Les rébellions jacobites

Les régions où les idées jacobites rencontrèrent le plus de soutien furent l'Irlande et l'Écosse.

En Irlande

En Irlande, le roi Jacques II et VII fut battu par Guillaume III en personne à la bataille de la Boyne (entre Dublin et Belfast, au nord-est de l’île) le 12 juillet 1690 (événement toujours fêté par un jour férié et de grands défilés par les protestants "orangistes" en Irlande du Nord). L'insurrection continua jusqu'à 1692 quand les derniers jacobites irlandais furent contraint de fuir le port de Limerick au sud-ouest de l'île et sont allés vivre en exils en France. Connus dans l'histoire irlandaise comme les oies sauvagesIl se trouve parmi eux des ancêtres du maréchal Mac Mahon, deuxième président de la Troisième République française et du général de Gaulle, premier président de la Cinquième République.

En Écosse

Bataille de Culloden (1746), par David Morier C'est en Écosse, berceau de la dynastie des Stuarts, que Jacques François Stuart ("Jacques VIII" pour les Jacobites écossais et "Jacques III" pour les jacobites hors d'Écosse, "le Vieux Prétendant" pour les Whigs) tenta de débarquer en 1708, lança une insurrection en 1715, et encore une fois tenta de débarquer en 1719. C'est aussi en Écosse et en son nom que son fils Charles Édouard Stuart ("le Prince de Galles, Prince Régent, Lieutenant des trois Royaumes" et futur "Charles III" pour les Jacobites, "le Jeune Prétendant" pour les Whigs), lança la toute dernière insurrection en 1745, battit les Anglais en Écosse à la bataille de Prestonpans le 21 septembre 1745, et pénétra jusqu'à 250 kilomètres en l'Angleterre où il gagna la ville de Derby (à 192 kilomètres de Londres) avant qu'il ne soit obligé par ses conseillers militaires de se retirer.

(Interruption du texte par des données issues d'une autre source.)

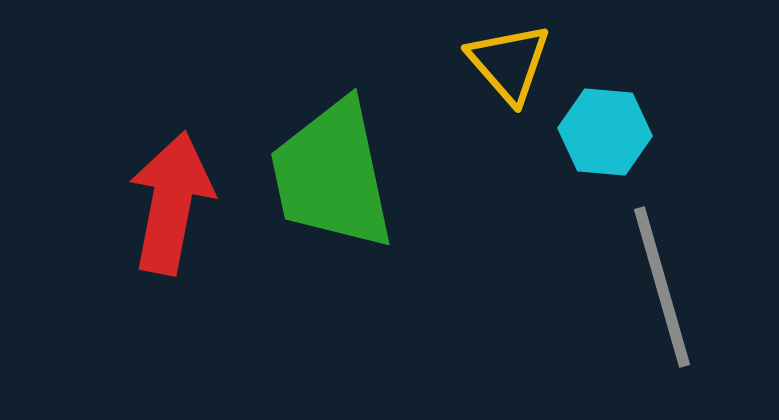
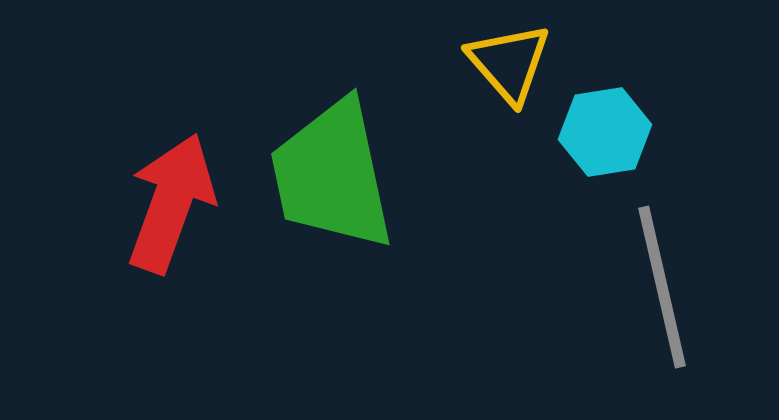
cyan hexagon: rotated 14 degrees counterclockwise
red arrow: rotated 9 degrees clockwise
gray line: rotated 3 degrees clockwise
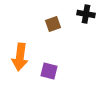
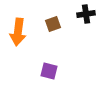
black cross: rotated 18 degrees counterclockwise
orange arrow: moved 2 px left, 25 px up
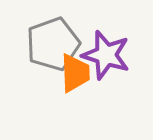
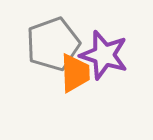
purple star: moved 2 px left
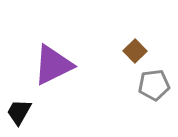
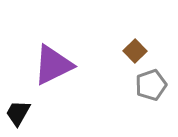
gray pentagon: moved 3 px left; rotated 12 degrees counterclockwise
black trapezoid: moved 1 px left, 1 px down
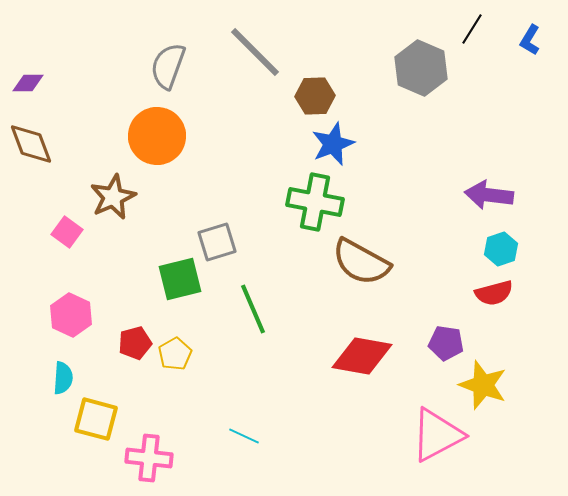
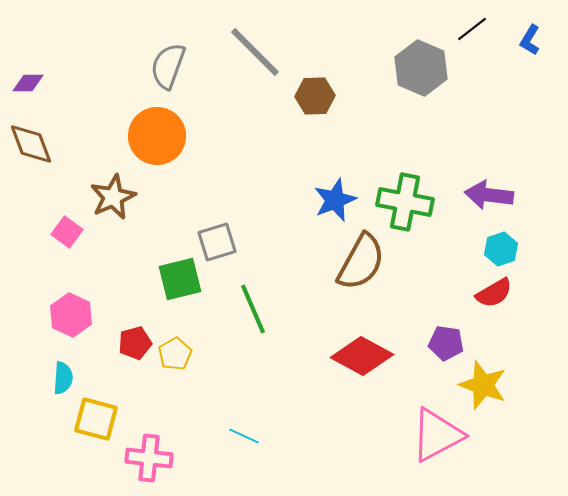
black line: rotated 20 degrees clockwise
blue star: moved 2 px right, 56 px down
green cross: moved 90 px right
brown semicircle: rotated 90 degrees counterclockwise
red semicircle: rotated 15 degrees counterclockwise
red diamond: rotated 18 degrees clockwise
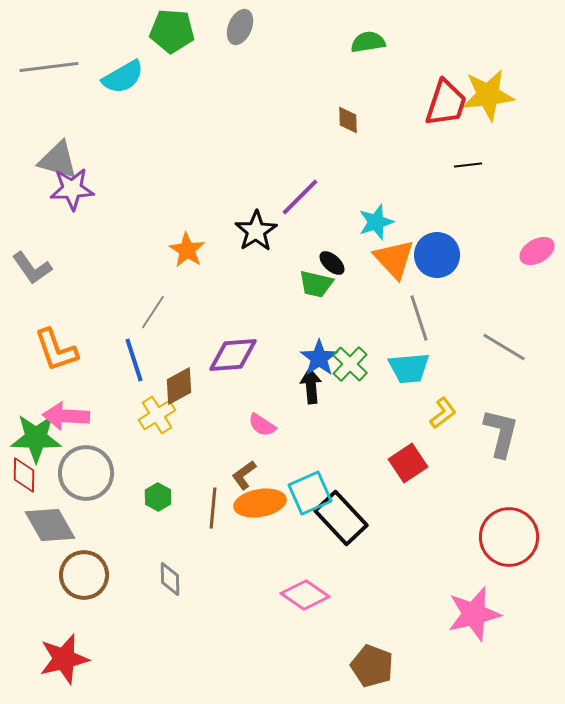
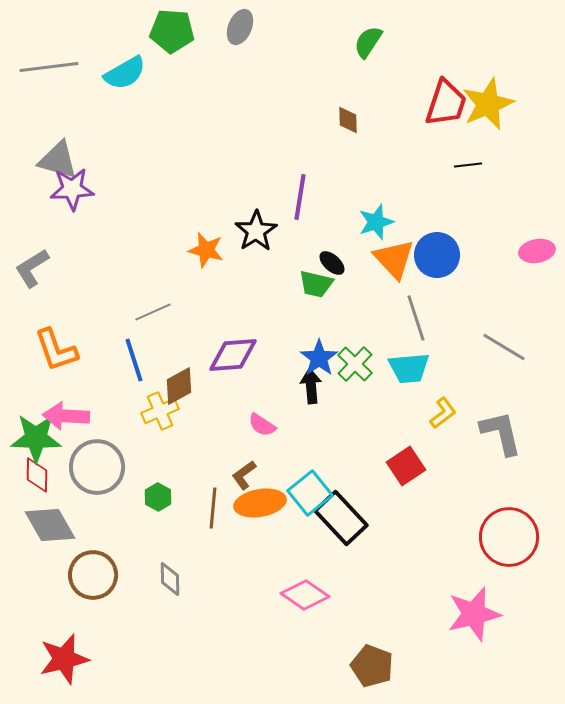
green semicircle at (368, 42): rotated 48 degrees counterclockwise
cyan semicircle at (123, 77): moved 2 px right, 4 px up
yellow star at (488, 95): moved 9 px down; rotated 16 degrees counterclockwise
purple line at (300, 197): rotated 36 degrees counterclockwise
orange star at (187, 250): moved 19 px right; rotated 18 degrees counterclockwise
pink ellipse at (537, 251): rotated 20 degrees clockwise
gray L-shape at (32, 268): rotated 93 degrees clockwise
gray line at (153, 312): rotated 33 degrees clockwise
gray line at (419, 318): moved 3 px left
green cross at (350, 364): moved 5 px right
yellow cross at (157, 415): moved 3 px right, 4 px up; rotated 9 degrees clockwise
gray L-shape at (501, 433): rotated 27 degrees counterclockwise
red square at (408, 463): moved 2 px left, 3 px down
gray circle at (86, 473): moved 11 px right, 6 px up
red diamond at (24, 475): moved 13 px right
cyan square at (310, 493): rotated 15 degrees counterclockwise
brown circle at (84, 575): moved 9 px right
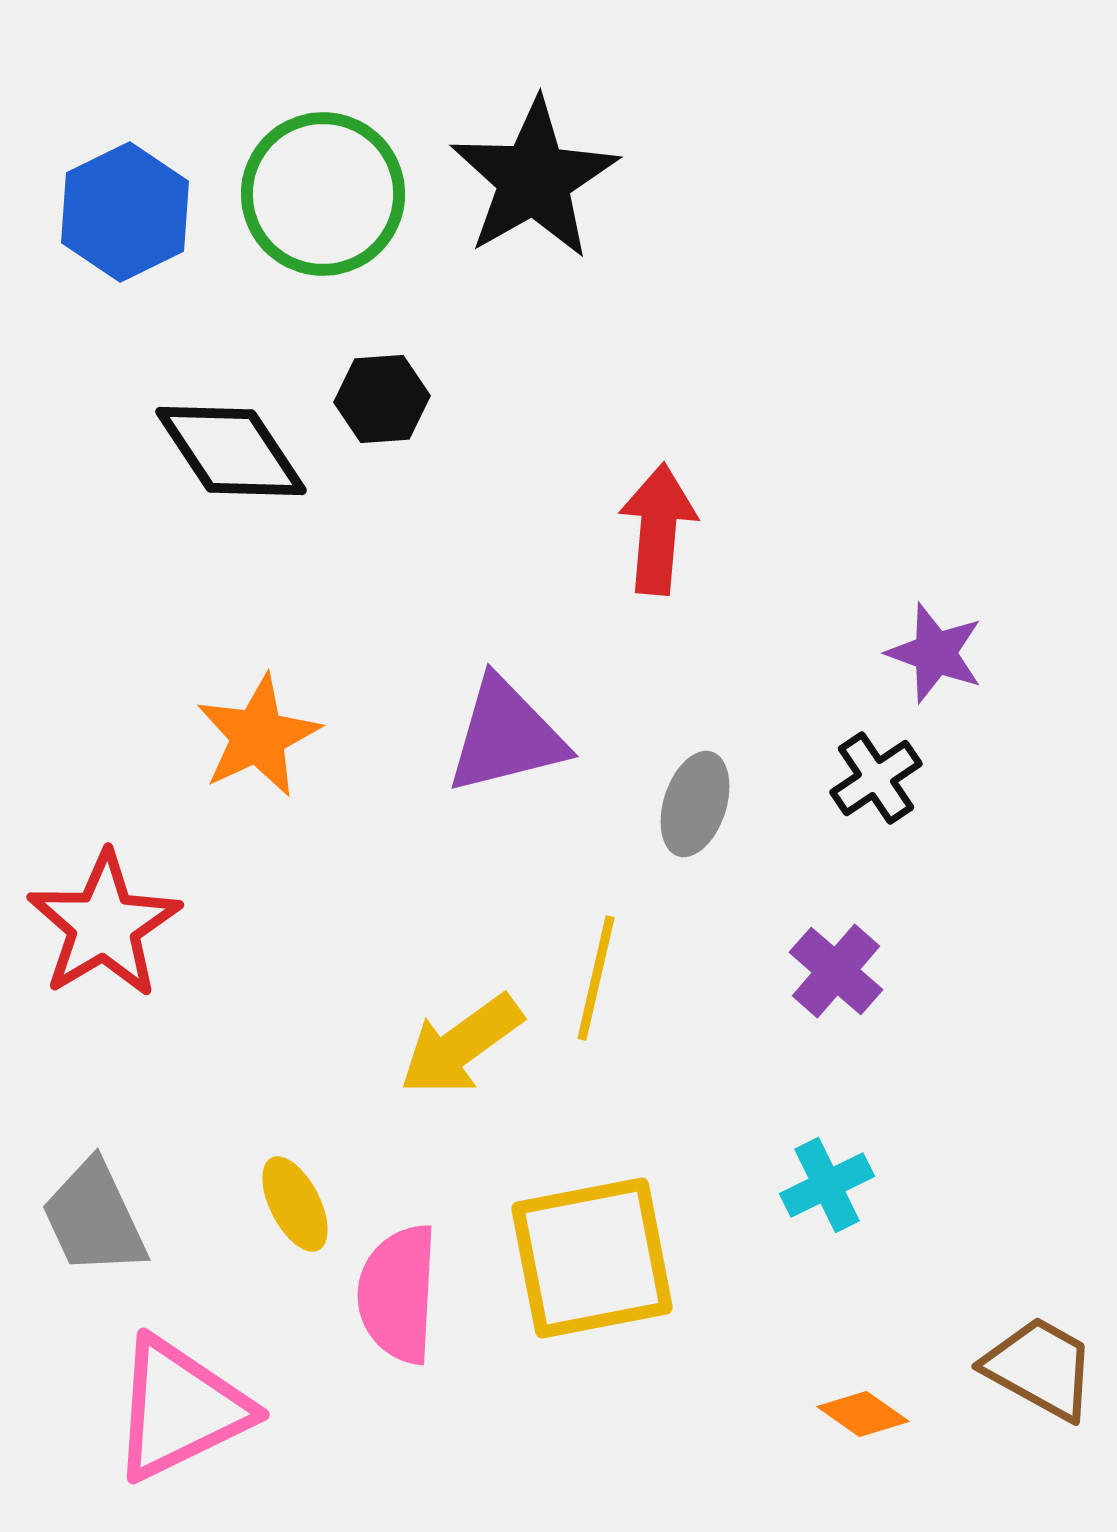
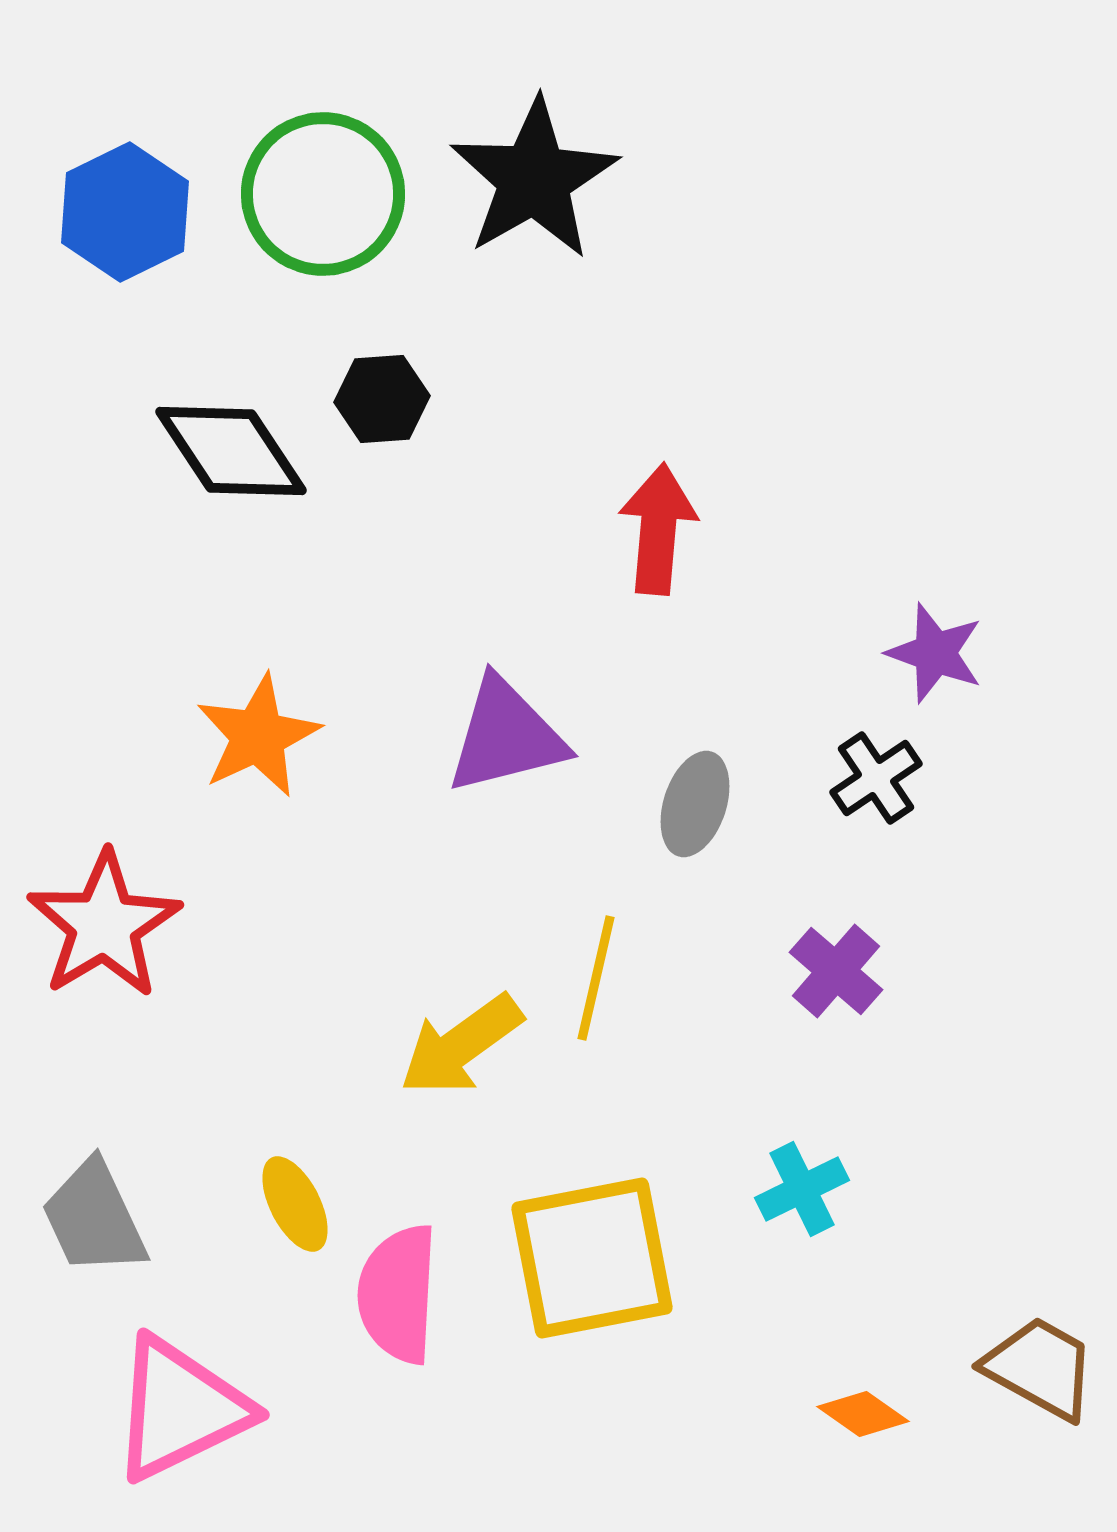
cyan cross: moved 25 px left, 4 px down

Il subit une défaite écrasante devant le prince Guillaume Auguste, duc de Cumberland, (1721-1765), fils du roi Georges II, (1683-1760, régnant depuis 1727) à la bataille de Culloden, le 16 avril 1746. Entre 1746 et 1821, la cause jacobite fut ruinée en Écosse, car l'objet d'une répression et d'un nettoyage ethnique sans précédent.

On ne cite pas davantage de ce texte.